TASK GOAL: Wherever an image appears in the records, exclude it, and reproduce everything else exactly.

ENTRIES PROVIDED:

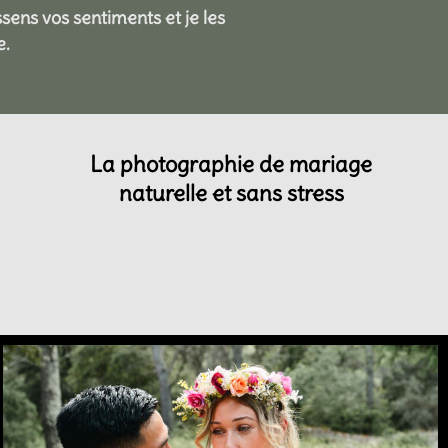
ssens vos sentiments et
je les
e.
La photographie de mariage
naturelle et sans stress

REPLY:
ssens vos sentiments et
je les
e.
La photographie de mariage
naturelle et sans stress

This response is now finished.